• _TASK REQUIREMENTS_
Exactly the lines below from the one with "Benutzer Profil" up to and including the one with "tillförlitliga) att Koranen inte säger något" make up the answer, with nothing else added.

• _STUDY MATERIAL_
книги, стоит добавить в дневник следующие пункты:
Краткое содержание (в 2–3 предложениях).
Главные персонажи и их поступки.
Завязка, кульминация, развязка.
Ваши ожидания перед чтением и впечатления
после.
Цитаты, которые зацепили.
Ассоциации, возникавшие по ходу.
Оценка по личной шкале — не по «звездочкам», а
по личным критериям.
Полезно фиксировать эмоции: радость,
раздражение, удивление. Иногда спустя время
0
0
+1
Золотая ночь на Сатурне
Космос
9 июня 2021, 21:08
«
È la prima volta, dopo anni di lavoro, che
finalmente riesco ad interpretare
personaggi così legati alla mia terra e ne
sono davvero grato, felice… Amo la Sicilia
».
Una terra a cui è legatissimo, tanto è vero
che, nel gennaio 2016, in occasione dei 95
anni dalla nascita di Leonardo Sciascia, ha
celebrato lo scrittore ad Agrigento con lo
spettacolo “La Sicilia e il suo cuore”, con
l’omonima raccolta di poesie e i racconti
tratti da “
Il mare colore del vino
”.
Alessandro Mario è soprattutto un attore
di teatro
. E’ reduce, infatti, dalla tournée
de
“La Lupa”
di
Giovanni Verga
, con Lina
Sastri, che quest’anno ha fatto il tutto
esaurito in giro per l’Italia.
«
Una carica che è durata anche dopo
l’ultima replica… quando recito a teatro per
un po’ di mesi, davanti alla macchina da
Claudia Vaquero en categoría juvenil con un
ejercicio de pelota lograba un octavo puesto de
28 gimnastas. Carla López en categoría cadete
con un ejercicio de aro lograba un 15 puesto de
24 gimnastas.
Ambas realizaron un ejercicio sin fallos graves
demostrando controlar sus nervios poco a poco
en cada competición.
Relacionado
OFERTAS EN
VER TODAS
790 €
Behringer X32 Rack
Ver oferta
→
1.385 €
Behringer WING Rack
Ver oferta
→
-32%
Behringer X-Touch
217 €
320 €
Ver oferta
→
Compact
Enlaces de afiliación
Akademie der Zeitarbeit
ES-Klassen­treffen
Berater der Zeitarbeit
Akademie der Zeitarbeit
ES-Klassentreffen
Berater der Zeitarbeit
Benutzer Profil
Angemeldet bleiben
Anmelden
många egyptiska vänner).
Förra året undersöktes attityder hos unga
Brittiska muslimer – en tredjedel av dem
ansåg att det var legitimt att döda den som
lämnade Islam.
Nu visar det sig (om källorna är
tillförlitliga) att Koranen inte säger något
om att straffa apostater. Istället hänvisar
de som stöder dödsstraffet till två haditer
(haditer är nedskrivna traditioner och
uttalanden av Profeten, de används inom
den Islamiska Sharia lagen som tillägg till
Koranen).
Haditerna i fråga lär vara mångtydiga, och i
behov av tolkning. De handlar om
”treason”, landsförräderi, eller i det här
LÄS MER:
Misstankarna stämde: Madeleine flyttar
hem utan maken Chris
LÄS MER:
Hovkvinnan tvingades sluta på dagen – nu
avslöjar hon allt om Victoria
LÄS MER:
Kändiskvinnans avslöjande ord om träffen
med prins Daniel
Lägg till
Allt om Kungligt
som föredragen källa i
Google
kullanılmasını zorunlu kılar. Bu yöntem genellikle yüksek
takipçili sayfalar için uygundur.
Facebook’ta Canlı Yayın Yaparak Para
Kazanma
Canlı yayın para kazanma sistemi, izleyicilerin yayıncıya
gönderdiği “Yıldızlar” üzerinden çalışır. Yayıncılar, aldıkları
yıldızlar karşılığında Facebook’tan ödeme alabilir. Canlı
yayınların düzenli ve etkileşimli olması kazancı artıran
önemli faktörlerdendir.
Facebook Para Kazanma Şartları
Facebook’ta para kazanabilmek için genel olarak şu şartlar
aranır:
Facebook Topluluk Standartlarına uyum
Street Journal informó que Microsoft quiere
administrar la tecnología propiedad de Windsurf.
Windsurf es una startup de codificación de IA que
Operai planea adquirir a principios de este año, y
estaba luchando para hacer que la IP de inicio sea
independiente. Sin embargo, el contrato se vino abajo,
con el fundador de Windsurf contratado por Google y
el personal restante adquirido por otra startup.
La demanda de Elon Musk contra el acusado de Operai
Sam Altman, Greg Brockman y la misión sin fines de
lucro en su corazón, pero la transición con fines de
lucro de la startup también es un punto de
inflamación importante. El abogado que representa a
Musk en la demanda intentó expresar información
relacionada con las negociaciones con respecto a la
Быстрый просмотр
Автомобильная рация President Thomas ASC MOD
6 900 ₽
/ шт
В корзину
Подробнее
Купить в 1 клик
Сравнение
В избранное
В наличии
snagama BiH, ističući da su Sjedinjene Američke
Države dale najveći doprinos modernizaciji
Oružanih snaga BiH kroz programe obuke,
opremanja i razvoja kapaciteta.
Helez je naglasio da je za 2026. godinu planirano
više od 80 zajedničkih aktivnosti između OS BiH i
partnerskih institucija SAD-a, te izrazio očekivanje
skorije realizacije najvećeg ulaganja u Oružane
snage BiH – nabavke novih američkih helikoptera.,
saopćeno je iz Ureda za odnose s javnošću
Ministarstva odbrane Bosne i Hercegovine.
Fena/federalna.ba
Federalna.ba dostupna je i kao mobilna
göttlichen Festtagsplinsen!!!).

• _RESPONSE AREA_
Benutzer Profil
Angemeldet bleiben
Anmelden
många egyptiska vänner).
Förra året undersöktes attityder hos unga
Brittiska muslimer – en tredjedel av dem
ansåg att det var legitimt att döda den som
lämnade Islam.
Nu visar det sig (om källorna är
tillförlitliga) att Koranen inte säger något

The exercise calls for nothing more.